* EXERCISE GOAL *
Without the images, repeat every line of the listing exactly.

---------- RECORD EXCERPTS

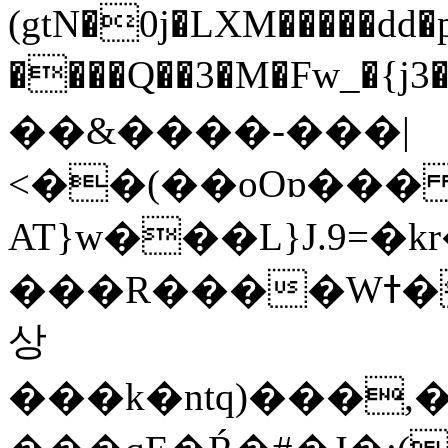
(gtN�0j�LXM�����dd
����Q��3�M�Fw_�{j3��]=����
��&����-���|
<��(��oOɒ���
AT}w���L}J.9=�
���R����Wߙ���o�O���ӯ��������?
상
���k�ntq)���,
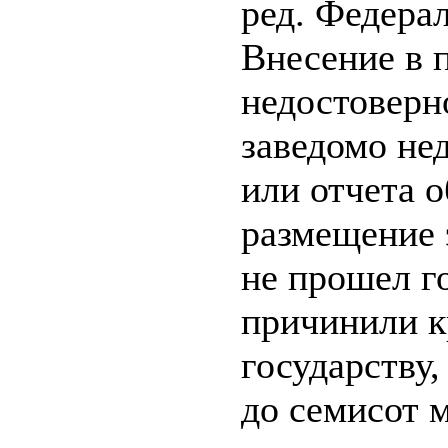
ред. Федерал
Внесение в 
недостоверн
заведомо не
или отчета о
размещение 
не прошел г
причинили к
государству,
до семисот 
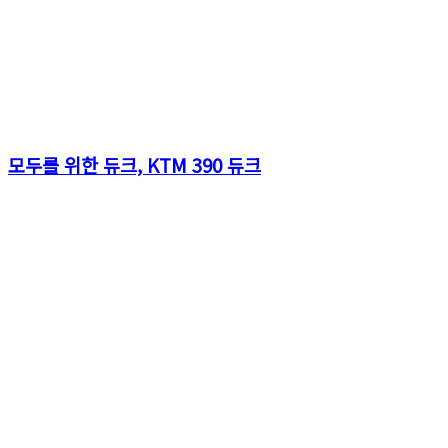
모두를 위한 듀크, KTM 390 듀크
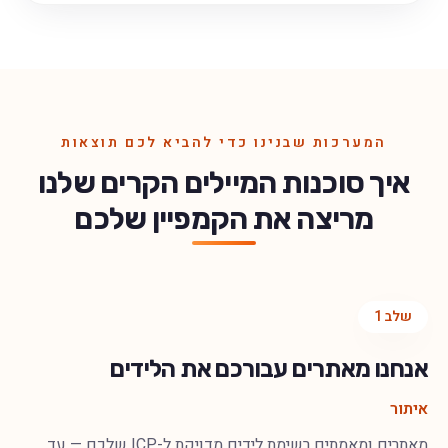
המערכות שבנינו כדי להביא לכם תוצאות
איך סוכנות המיילים הקרים שלנו
מריצה את הקמפיין שלכם
שלב
1
אנחנו מאתרים עבורכם את הלידים
איתור
מאתרים ומאמתים רשימת לידים מדויקת ל-ICP שלכם — עד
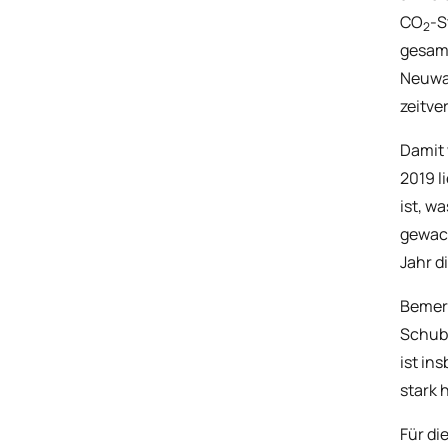
CO
-S
2
gesamt
Neuwag
zeitve
Damit 
2019 l
ist, w
gewach
Jahr d
Bemerk
Schub 
ist in
stark 
Für di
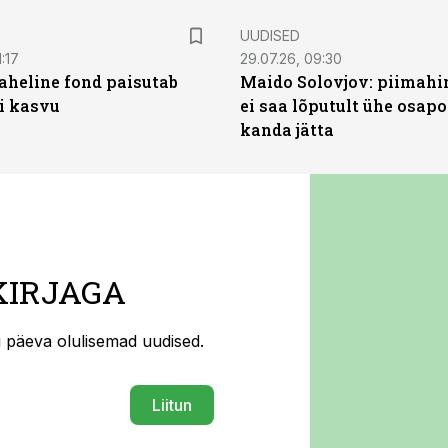
UUDISED
:17
29.07.26, 09:30
heline fond paisutab
Maido Solovjov: piimahi
’i kasvu
ei saa lõputult ühe osapo
kanda jätta
KIRJAGA
ti päeva olulisemad uudised.
Liitun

--------------------

* TASK OUTPUT *
(gtN�0j�LXM�����dd
����Q��3�M�Fw_�{j3��]=����
��&����-���|
<��(��oOɒ���
AT}w���L}J.9=�
���R����Wߙ���o�O���ӯ��������?
상
���k�ntq)���,
ред. Федерал
Внесение в 
недостоверн
заведомо не
или отчета о
размещение 
не прошел г
причинили к
государству,
до семисот 
모두를 위한 듀크, KTM 390 듀크
המערכות שבנינו כדי להביא לכם תוצאות
איך סוכנות המיילים הקרים שלנו
מריצה את הקמפיין שלכם
שלב
1
אנחנו מאתרים עבורכם את הלידים
איתור
מאתרים ומאמתים רשימת לידים מדויקת ל-ICP שלכם — עד
CO
-S
2
gesamt
Neuwag
zeitve
Damit 
2019 l
ist, w
gewach
Jahr d
Bemerk
Schub 
ist in
stark 
Für di
UUDISED
:17
29.07.26, 09:30
heline fond paisutab
Maido Solovjov: piimahi
’i kasvu
ei saa lõputult ühe osapo
kanda jätta
KIRJAGA
ti päeva olulisemad uudised.
Liitun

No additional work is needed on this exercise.